Geom-based Disk SchedulersDisk scheduling is a consolidated topic in computer science. Some of the well-known results reached by the research community have been even developed on FreeBSD, but did not made into the main system for a number of reasons.
With Fabio Checconi, we have developed a prototype framework to introduce pluggable disk schedulers in the Geom layer. It basically consists in a Geom class that queues up requests going to the provider it is attached to, and releases them according to the algorithm, which is implemented in an external module. For a description on what geom_sched does, please have a look at the BSDCan 2009 slides
The code is currently (April 2010) available as part of FreeBSD HEAD. A version for FreeBSD 8 and FreeBSD 7 is available as 20100412-geom_sched.tgz
As a quick example of what this code can give you, try to run "dd", "tar", or some other program with highly SEQUENTIAL access patterns, together with "cvs", "cvsup", "svn" or other highly RANDOM access patterns (this is not a made-up example: it is pretty common for developers to have one or more apps doing random accesses, and others that do sequential accesses e.g., loading large binaries from disk, checking the integrity of tarballs, watching media streams and so on).
These are the results we get on a local machine (AMD BE2400 dual core CPU, SATA 250GB disk):
/mnt is a partition mounted on /dev/ad0s1f cvs: cvs -d /mnt/home/ncvs-local update -Pd /mnt/ports dd-read: dd bs=128k of=/dev/null if=/dev/ad0 (or ad0-sched-) dd-writew dd bs=128k if=/dev/zero of=/mnt/largefile NO SCHEDULER RR SCHEDULER dd cvs dd cvs dd-read only 72 MB/s ---- 72 MB/s --- dd-write only 55 MB/s --- 55 MB/s --- dd-read+cvs 6 MB/s ok 30 MB/s ok dd-write+cvs 55 MB/s slooow 14 MB/s ok
As you can see, when a cvs is running concurrently with dd, the performance drops dramatically, and depending on read or write mode, one of the two is severely penalized.

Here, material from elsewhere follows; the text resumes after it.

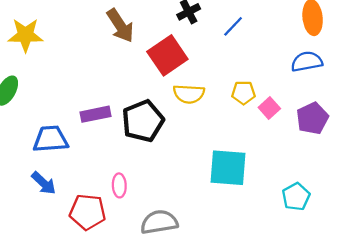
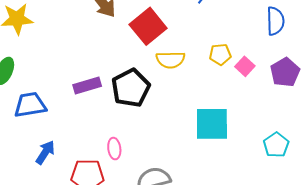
blue semicircle: (307, 62) -> (275, 21), turned 104
blue trapezoid: (51, 139) -> (30, 105), moved
blue arrow: (44, 183) -> (45, 152), turned -95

The use of the RR scheduler in this example makes the dd-reader go much faster when competing with cvs, and lets cvs progress when competing with a writer.
To try the code
NOTES ON THE SCHEDULERSThe important contribution of this code is the framework to experiment with different scheduling algorithms. 'Anticipatory scheduling' is a very powerful technique based on the following reasoning:
The disk throughput is much better if it serves sequential requests. If we have a mix of sequential and random requests, and we see a non-sequential request, do not serve it immediately but instead wait a little bit (2..5ms) to see if there is another one coming that the disk can serve more efficiently.There are many details that should be added to make sure that the mechanism is effective with different workloads and systems, to gain a few extra percent in performance, to improve fairness, insulation among processes etc. A discussion of the vast literature on the subject is beyond the purpose of this short note.
geom_sched is an ordinary geom module, however it is convenient to plug it transparently into the geom graph, so that one can enable or disable scheduling on a mounted filesystem, and the names in /etc/fstab do not depend on the presence of the scheduler.

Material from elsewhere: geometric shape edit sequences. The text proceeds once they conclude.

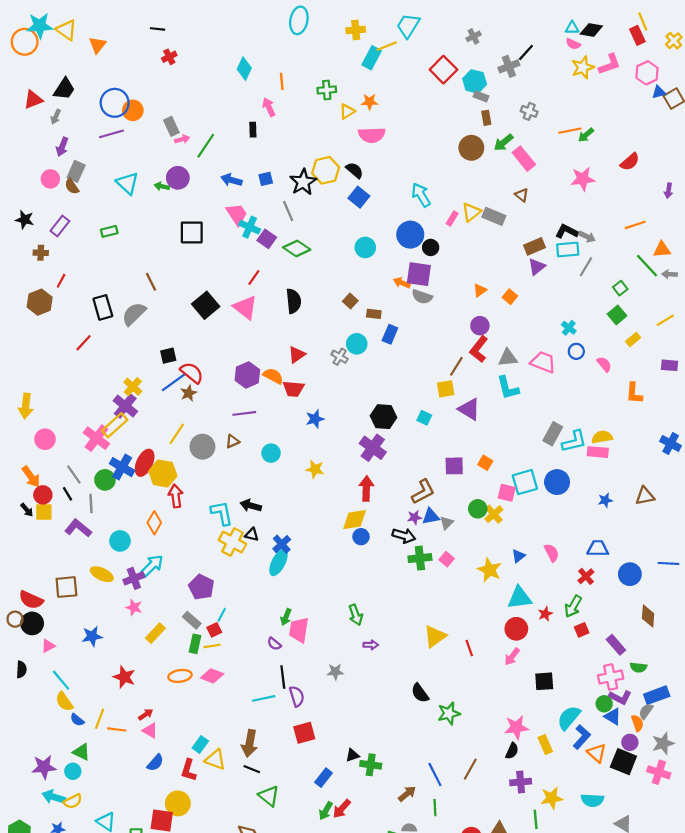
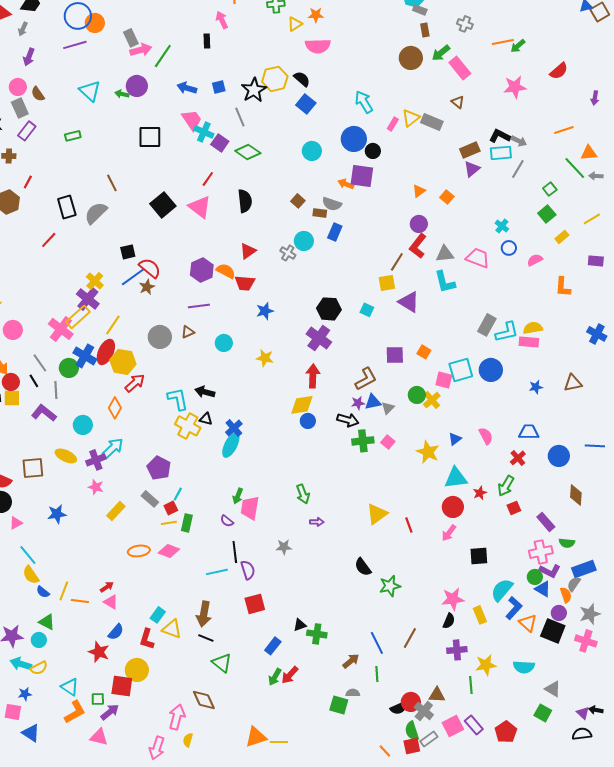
pink arrow: (182, 139) -> (141, 50), size x1.5
gray rectangle: (76, 171) -> (20, 108), moved, turned -48
gray semicircle: (422, 297) -> (332, 204), moved
pink semicircle: (604, 364) -> (535, 260), turned -77
yellow line: (177, 434) -> (113, 325), moved
red arrow: (176, 496) -> (135, 383), turned 55
green rectangle: (195, 644) -> (187, 523), moved
red star: (124, 677) -> (99, 652), moved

To understand how this works in practice, remember that in GEOM we have "providers" and "geom" objects. Say that we want to hook a scheduler on provider "ad0", accessible through pointer 'pp'. Originally, pp is attached to geom "ad0" (same name, different object) accessible through pointer old_gp
BEFORE ---> [ pp --> old_gp ...]
A normal "geom sched create ad0" call would create a new geom node on top of provider ad0/pp, and export a newly created provider ("ad0.sched." accessible through pointer newpp).

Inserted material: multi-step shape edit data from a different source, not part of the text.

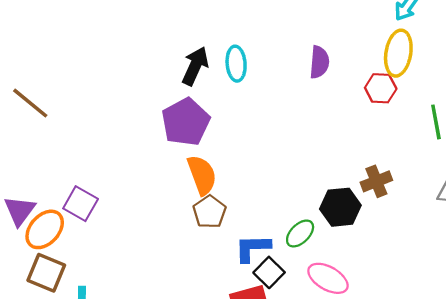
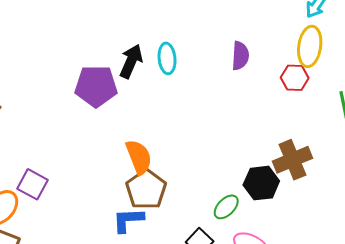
purple pentagon: (186, 122) -> (96, 86), moved, turned 30
brown cross: (376, 181) -> (293, 160), size x1.4
brown pentagon: (210, 212) -> (146, 189), size x1.4
blue L-shape: (253, 248) -> (128, 220), moved

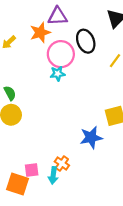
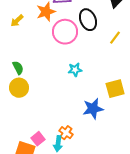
cyan star: (58, 74) -> (75, 70), moved
pink square: (32, 170) -> (38, 139), turned -32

AFTER create ---> [ newpp --> gp --> cp ] ---> [ pp --> old_gp ... ]
On top of newpp, a whole tree will be created automatically, and we can e.g. mount partitions on /dev/ad0.sched.s1d, and those requests will go through the scheduler, whereas any partition mounted on the pre-existing device entries will not go through the scheduler.
With the transparent insert mechanism, the original provider "ad0" is hooked to the newly created geom, as follows:
AFTER insert ---> [ pp --> gp --> cp ] ---> [ newpp --> old_gp ... ]
so anything that was previously using provider pp will now have the requests routed through the scheduler node.
A removal ("geom sched destroy ad0.sched.") will restore the original configuration.